Corrado Guzzanti
In origine fu una voce. Perché l’idea base, a suo tempo, del “Fascisti su Marte” televisivo fu quella di parodiare il classico commento da cinegiornale fascista, con la voce del dicitore (mai oseremmo dire speaker) “maschia”, impostata, pervasa della retorica del regime. Ora nel film, “Fascisti su Marte”, scritto da Corrado Guzzanti con Paola Cannatello e da lui diretto con Igor Skofic, tornano quella voce, filologicamente perfetta entro la deformazione satirica, e la forma del cinegiornale d’epoca, con tanto di rigature, nella stupefacente cronaca della conquista di Marte da parte di una pattuglia fascista arrivata con un razzo autarchico, guidata dal gerarca Barbagli (Guzzanti che ispira la sua sempre eccellente mimica a Mussolini: gonfiare il petto, stirare le labbra, protrudere il mascellone). I loro frenetici saluti romani trasformano questi fascisti in pupazzetti a molla: un elemento meccanico e marionettistico che sarebbe piaciuto ad Angelo M. Ripellino. E’ forse la più divertente parodia del fascismo dai tempi de “Il federale” di Tognazzi. Un punto alto è la satira del fascismo esoterico (ombra di Julius Evola!), che fornisce alcuni dei momenti più deliranti dell’intero film.

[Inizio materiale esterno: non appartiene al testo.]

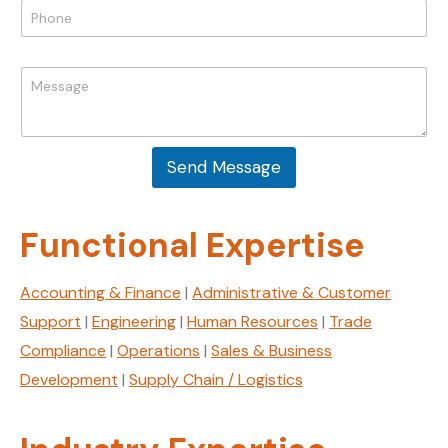
P
a
l
h
m
*
o
e
n
E
M
e
m
e
*
a
s
i
s
l
a
P
Send Message
g
h
e
o
*
n
Functional Expertise
e
Accounting & Finance
|
Administrative & Customer
Support
|
Engineering
|
Human Resources
|
Trade
Compliance
|
Operations
|
Sales & Business
Development
|
Supply Chain / Logistics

Film che ci tiene a presentarsi in partenza come operazione “colta”: il dispositivo parodistico non banale, il gioco metalinguistico sul triplo statuto del suono (voce narrante, didascalie, irruzioni nel “muto” di rumori e voci), l’elegante spostamento progressivo dal monocromo rossastro al colore completo, e tutto l’apparato citazionistico: per esempio, il viaggio spaziale è un po’ Méliès e molto più i vecchi serial di Flash Gordon; fa capolino lo spielberghiano “Schindler’s List”; si culmina coll’arrivo di amazzoni spaziali supersexy che sono puro fanta-B-movie anni ’50; e non dimentichiamo il sublime sberleffo a Kubrick (con la musica di Ligeti e le inquadrature “giuste”) in chiusura.

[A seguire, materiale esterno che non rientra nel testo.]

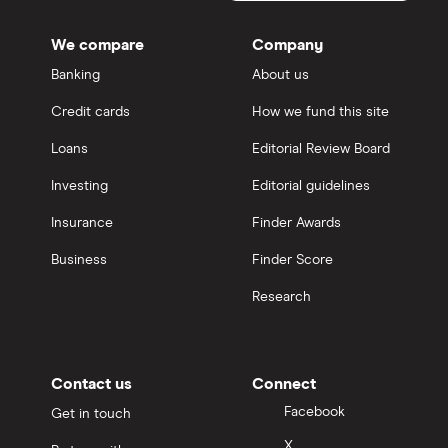
We compare
Company
Banking
About us
Credit cards
How we fund this site
Loans
Editorial Review Board
Investing
Editorial guidelines
Insurance
Finder Awards
Business
Finder Score
Research
Contact us
Connect
Facebook
Get in touch
X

C’è in questo film una indubbia capacità visionaria, che le rare animazioni incoraggiano a collegare allo humour di Terry Gilliam. Pensiamo all’incubo di Barbagli sulle note agghiaccianti del “Dies Irae” di Mozart, col testone di Mussolini che scivolando sulla sabbia lo insegue svillaneggiandolo. O al paradosso visuale degli indigeni minimmi, sassi immobili, sottoposti allo squadrismo, alla fascistizzazione forzata, alla fucilazioni - addirittura uno di loro (una sassa?) è protagonista d’una storia d’amore interrazziale. Il film è un diluvio di gag: anche quelle più estemporanee (il gustoso “inno di guerra dei pastori sardi”) stanno bene in questa struttura aperta ma non sgangherata: variazioni comiche su uno schema forte. La storia della conquista di Marte rispecchia la storia dell’intero ventennio: le origini squadristiche, il regime (ipertrofia burocratica e monumenti di sabbia che si sfaldano), la guerra e la sconfitta (le amazzoni rispecchiano la civiltà americana), e il lungo periodo del “dopo”.

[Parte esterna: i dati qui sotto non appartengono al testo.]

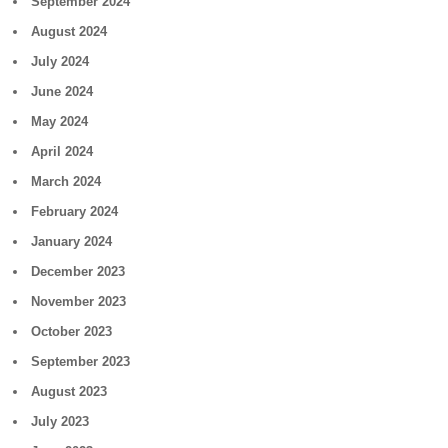
September 2024
August 2024
July 2024
June 2024
May 2024
April 2024
March 2024
February 2024
January 2024
December 2023
November 2023
October 2023
September 2023
August 2023
July 2023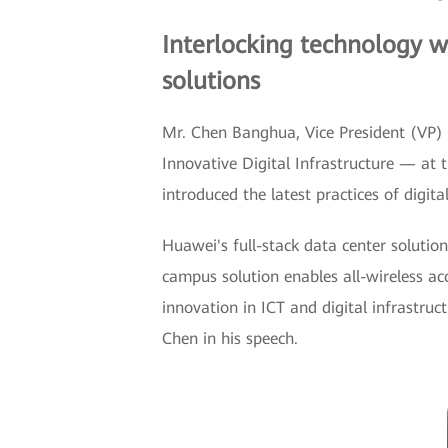
Interlocking technology w
solutions
Mr. Chen Banghua, Vice President (VP) 
Innovative Digital Infrastructure — at 
introduced the latest practices of digita
Huawei's full-stack data center solution
campus solution enables all-wireless ac
innovation in ICT and digital infrastru
Chen in his speech.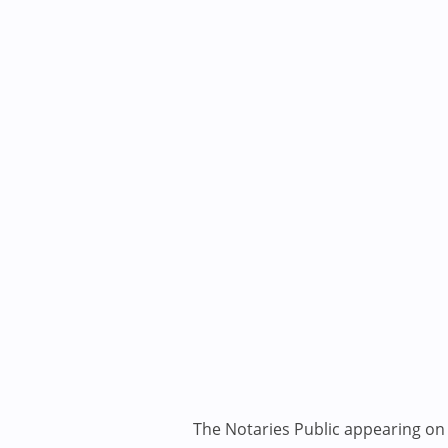
The Notaries Public appearing on i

“Voi italiani siete come i minimmi”, accusa la voce narrante. E si crea quel paradosso ch’è proprio solo della satira alta, per cui nella caricatura altrui vediamo con sorpresa uno specchio deformante per noi stessi. Così la grottesca conclusione, lamento e rivendicazione del fascismo sconfitto, assume un elemento di alta drammaticità (che rende la battuta sulla democrazia meno comica di quanto si direbbe). Ci accorgiamo che il grottesco di “Fascisti su Marte” non è solo la commedia sbertucciante di cinque fascisti scombiccherati ma ci rimanda il ritratto di un paese che non ha mai saputo fare nulla sul serio.
Il pensiero va alla Napoli devastata di oggi - dove i capintesta politici si riuniscono per far parata di parole, annunciare nuove “tavole” e “osservatorî”, seppellire l’emergenza sotto nomi che suonano bene in tv: e pensiamo al gerarca Guzzanti che se uno ha fame crea l’ente apposito, l’En.Fam., e se quello protesta che ha fame adesso, lo modifica nell’En.Fam.Ad. A onta degli orbace e dei pupazzeschi alalà, “de te fabula narratur”.